TASK PROMPT: Look for the word "地魚あら汁" in the data below, and copy every line that holds it.

---------- AVAILABLE RECORDS ----------

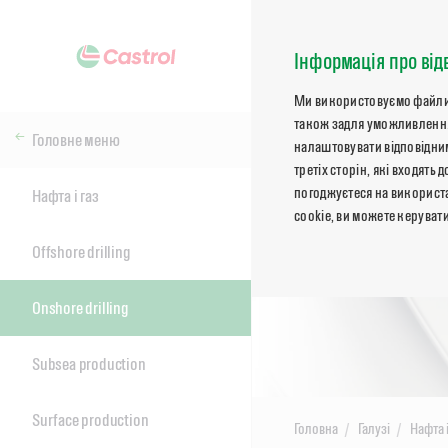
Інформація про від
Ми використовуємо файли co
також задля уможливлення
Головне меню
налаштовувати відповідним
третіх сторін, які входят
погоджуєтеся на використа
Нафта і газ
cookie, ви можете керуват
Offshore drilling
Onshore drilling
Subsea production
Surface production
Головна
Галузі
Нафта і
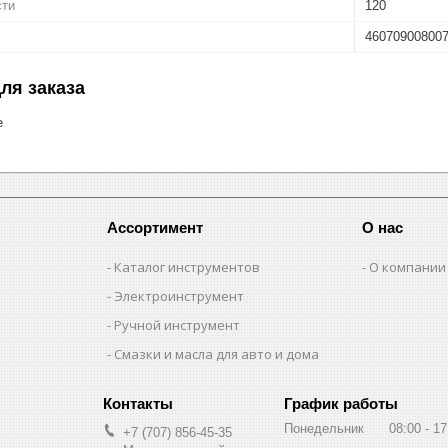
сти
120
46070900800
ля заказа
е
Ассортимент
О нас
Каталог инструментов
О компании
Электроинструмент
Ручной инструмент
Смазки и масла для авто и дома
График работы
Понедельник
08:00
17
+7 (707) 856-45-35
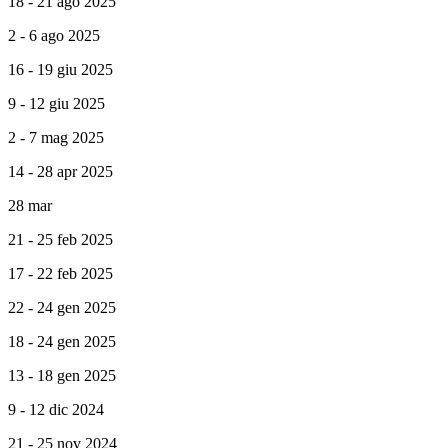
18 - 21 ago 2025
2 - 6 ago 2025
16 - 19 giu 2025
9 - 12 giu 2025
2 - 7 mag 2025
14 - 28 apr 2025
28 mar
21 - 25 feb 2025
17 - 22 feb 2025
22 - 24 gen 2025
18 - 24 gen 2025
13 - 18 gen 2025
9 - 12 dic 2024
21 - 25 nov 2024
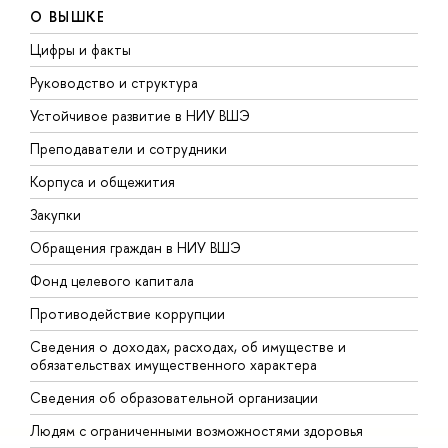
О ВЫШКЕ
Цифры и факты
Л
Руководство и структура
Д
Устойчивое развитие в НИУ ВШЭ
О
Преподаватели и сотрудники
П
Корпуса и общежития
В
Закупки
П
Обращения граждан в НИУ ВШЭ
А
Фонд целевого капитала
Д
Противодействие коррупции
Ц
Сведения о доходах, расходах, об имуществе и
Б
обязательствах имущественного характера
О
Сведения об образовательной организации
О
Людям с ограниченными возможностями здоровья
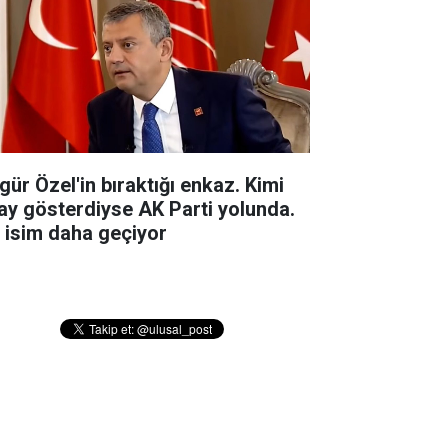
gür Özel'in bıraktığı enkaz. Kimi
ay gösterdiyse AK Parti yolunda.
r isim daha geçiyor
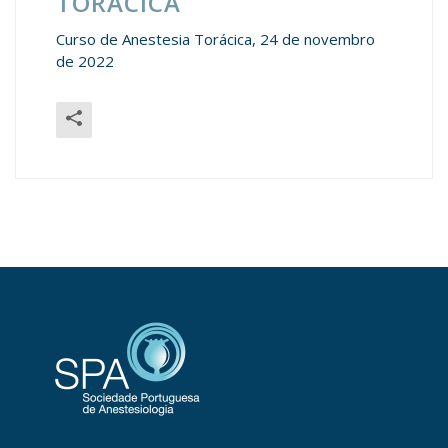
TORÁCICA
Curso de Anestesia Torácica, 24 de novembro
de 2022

----------
---------- AVAILABLE RECORDS ----------

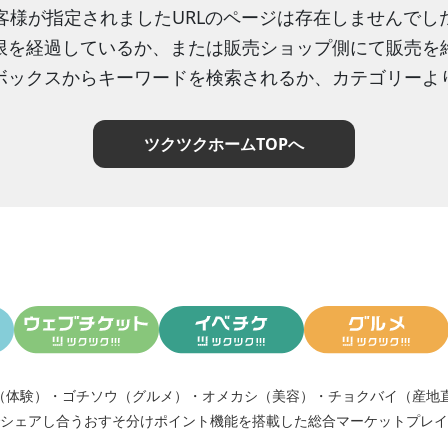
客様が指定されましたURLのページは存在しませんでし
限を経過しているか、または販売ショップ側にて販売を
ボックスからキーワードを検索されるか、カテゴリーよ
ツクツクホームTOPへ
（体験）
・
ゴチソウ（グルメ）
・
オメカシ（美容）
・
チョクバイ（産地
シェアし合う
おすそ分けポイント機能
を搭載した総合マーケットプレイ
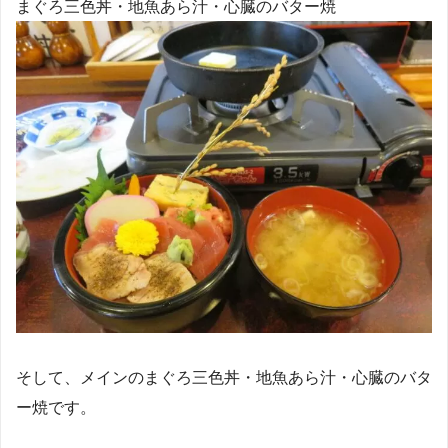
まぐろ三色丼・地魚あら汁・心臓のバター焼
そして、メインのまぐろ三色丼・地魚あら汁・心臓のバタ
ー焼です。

----------

RESPONSE:
まぐろ三色丼・地魚あら汁・心臓のバター焼
そして、メインのまぐろ三色丼・地魚あら汁・心臓のバタ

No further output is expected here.